BEIJING - Prominent Chinese human rights lawyer Yu Wensheng has been sentenced to four years in prison on charges of inciting subversion of state power.
Yu was detained in January 2018, hours after he provided journalists with a letter calling for constitutional reform.
“This is a secret trial,” Yu’s wife Xu Yan told VOA Wednesday. “They didn’t tell me anything earlier regarding the legal procedure, I was ‘informed’ of the decision today.”
She added that during the whole time Yu remained in detention, only his defense lawyer was allowed to meet with him twice. She had only seen a video of her husband since 2018.
Nicholas Bequelin, Amnesty International’s Asia-Pacific Regional Director, said that Yu’s sentencing is nothing but a political persecution dressed up as legal process.

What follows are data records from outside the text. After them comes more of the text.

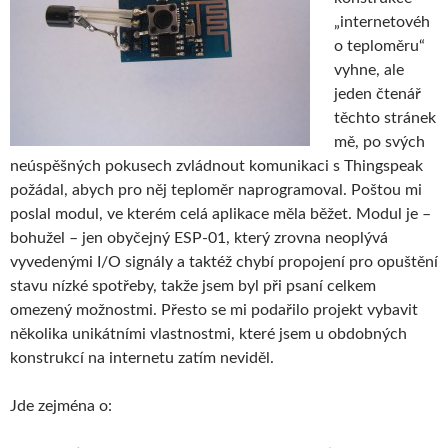
„internetovéh
o teploměru“
vyhne, ale
jeden čtenář
těchto stránek
mě, po svých
neúspěšných pokusech zvládnout komunikaci s Thingspeak
požádal, abych pro něj teploměr naprogramoval. Poštou mi
poslal modul, ve kterém celá aplikace měla běžet. Modul je –
bohužel – jen obyčejný ESP-01, který zrovna neoplývá
vyvedenými I/O signály a taktéž chybí propojení pro opuštění
stavu nízké spotřeby, takže jsem byl při psaní celkem
omezený možnostmi. Přesto se mi podařilo projekt vybavit
několika unikátními vlastnostmi, které jsem u obdobných
konstrukcí na internetu zatím neviděl.
Jde zejména o:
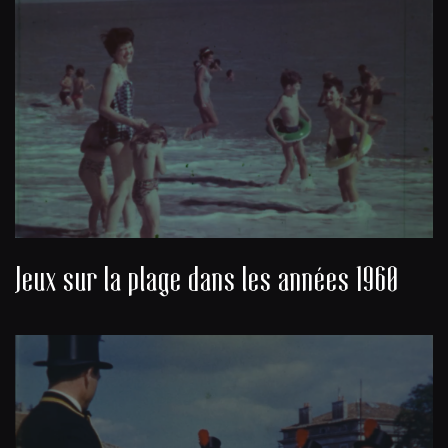
Jeux sur la plage dans les années 1960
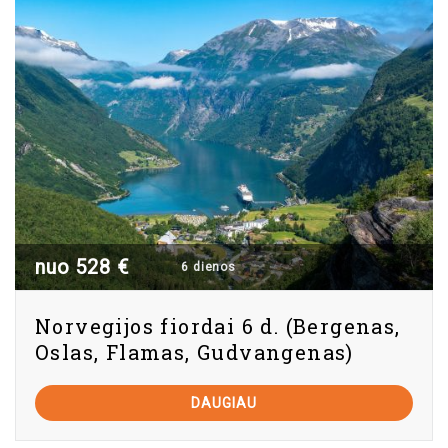
nuo 528 €
6 dienos
Norvegijos fiordai 6 d. (Bergenas,
Oslas, Flamas, Gudvangenas)
DAUGIAU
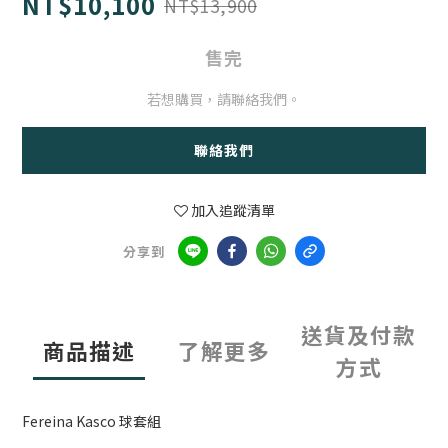
NT$10,100
NT$13,900
售完
若想購買，請聯絡我們。
聯絡我們
加入追蹤清單
分享到
送貨及付款
商品描述
了解更多
方式
Fereina Kasco 球套組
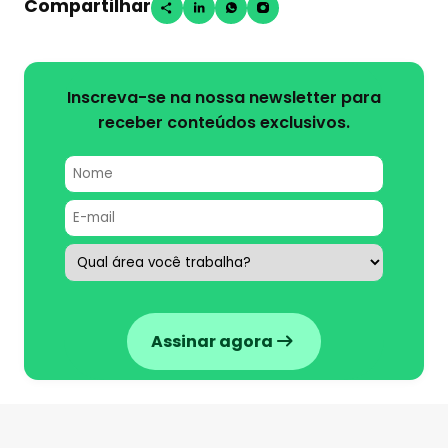
Compartilhar
Inscreva-se na nossa newsletter para
receber conteúdos exclusivos.
Assinar agora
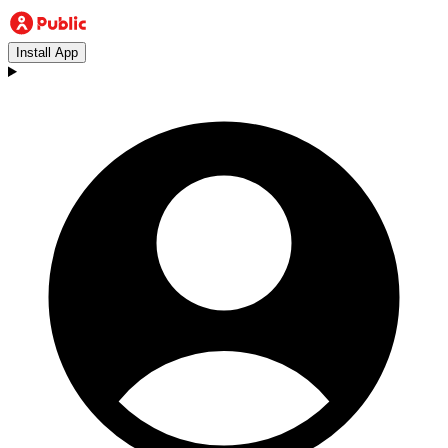
Install App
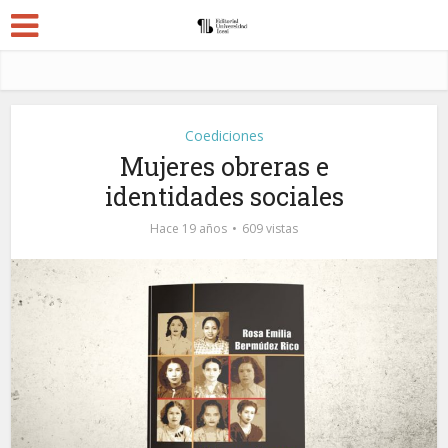
Coediciones
Mujeres obreras e
identidades sociales
Hace 19 años
609 vistas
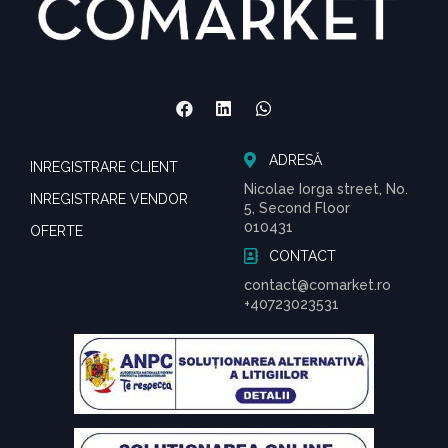
ADRESĂ
INREGISTRARE CLIENT
Nicolae Iorga street, No.
INREGISTRARE VENDOR
5, Second Floor
010431
OFERTE
CONTACT
contact@comarket.ro
+40723023531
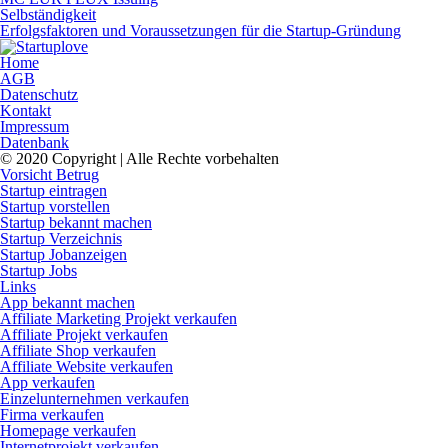
Selbständigkeit
Erfolgsfaktoren und Voraussetzungen für die Startup-Gründung
Home
AGB
Datenschutz
Kontakt
Impressum
Datenbank
© 2020 Copyright | Alle Rechte vorbehalten
Vorsicht Betrug
Startup eintragen
Startup vorstellen
Startup bekannt machen
Startup Verzeichnis
Startup Jobanzeigen
Startup Jobs
Links
App bekannt machen
Affiliate Marketing Projekt verkaufen
Affiliate Projekt verkaufen
Affiliate Shop verkaufen
Affiliate Website verkaufen
App verkaufen
Einzelunternehmen verkaufen
Firma verkaufen
Homepage verkaufen
Internetprojekt verkaufen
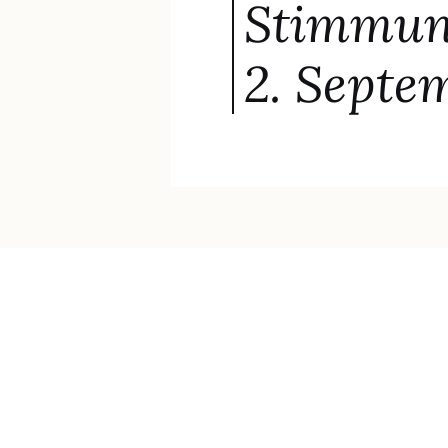
Stimmu
2. Septe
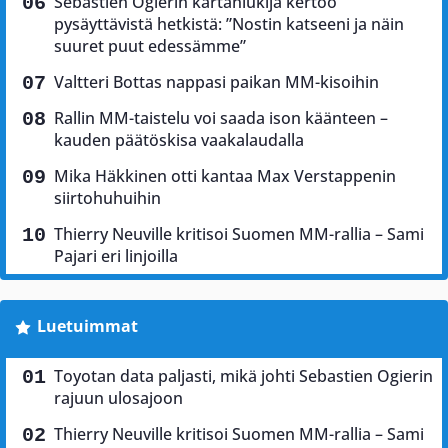
Sebastien Ogierin kartanlukija kertoo
pysäyttävistä hetkistä: ”Nostin katseeni ja näin
suuret puut edessämme”
Valtteri Bottas nappasi paikan MM-kisoihin
Rallin MM-taistelu voi saada ison käänteen –
kauden päätöskisa vaakalaudalla
Mika Häkkinen otti kantaa Max Verstappenin
siirtohuhuihin
Thierry Neuville kritisoi Suomen MM-rallia – Sami
Pajari eri linjoilla
Luetuimmat
Toyotan data paljasti, mikä johti Sebastien Ogierin
rajuun ulosajoon
Thierry Neuville kritisoi Suomen MM-rallia – Sami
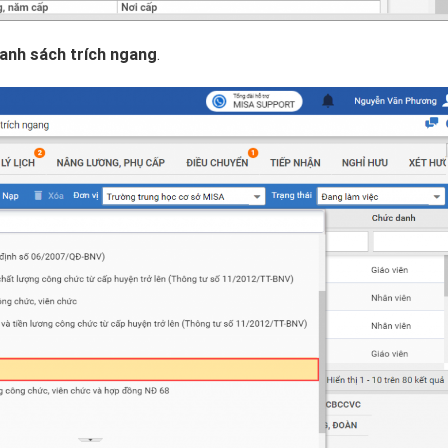
anh sách trích ngang
.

“Not only was Yu prosecuted under baseless charges for the lawful and legitimate work he was conducting as a lawyer, his own lawyer was not even permitted to attend the sentencing hearing,” he said in a statement.
He added that the secret sentencing once again illustrates the Chinese government’s zero-tolerance policy towards critics and called for immediate and unconditional release of Yu.
Yu has been a persistent voice for reforms in China. Despite the country’s increasing severe crackdown on civil society since 2015, the lawyer has represented fellow human rights lawyer Wang Quanzhang and Falun Gong practitioners, among others.
In early 2018, Yu had circulated an open letter calling for five reforms to China’s constitution, including the institution of multi-candidate presidential elections.
“Designating the nation’s president, as head of state, through a single party election has no meaning as an election,” he wrote. “It has no power to win confidence from the nation, civil society, or the world’s various countries.”
It is this call for democracy that resulted in his sentence.
Yu’s wife told VOA she received a phone call from Xuzhou City prosecutors on Wednesday, informing her that her husband had been sentenced to four years’ imprisonment and a further three years’ deprivation of political rights. The prosecutors added that Yu Wensheng will be appealing against the sentence.
“But the person who called refused to give me his name and title, and I only confirm Yu’s sentence later with his lawyer, who was appointed by the court officials,” she told VOA.
“I do not accept this sentence and express my strong protest against their secret sentencing,” she said. “This is a serious violation of the law.”
VOA tried to reach judge Liu Mingwei from Xuzhou Intermediate People's Court who had announced Yu’s sentence, but he was not available. Yu’s lawyer Zhao Qiang told VOA he cannot accept interview requests from a foreign media outlet.
It remains unclear when authorities actually sentenced him.
Meanwhile, VOA has learned that the wife of another prominent dissident has been repeatedly harassed by local officials.
Wang Zang, an outspoken poet, was arrested on May 30 on charges of “inciting subversion of state.” His family doesn't have any information about his whereabouts despite multiple visits to the local police station.
Since then, his family says they have lost some measure of their freedom also.
“Now 12-15 people just wonder around my building, there are four cars parked outside,” his wife Wang Li told VOA. “I’m under 24 hour surveillance. They took away my bank cards and my ID card, life is getting really hard.”
Born in 1985 in Yunnan Province, Wang Zang is an outspoken freelance writer and artist critical of repressive government policies. He promoted free speech and democracy through his artwork and expressed support for detained activists. Authorities have repeatedly questioned Wang about his art performances, poetry, and social media postings in support of persecuted activists, lawyers, and political prisoners.
China’s civil society and rights movement has been under increasing pressure since President Xi Jingping took office in 2012. More than 200 Chinese human rights lawyers and activists were detained or questioned in a police sweep in 2015 that rights groups called “unprecedented.”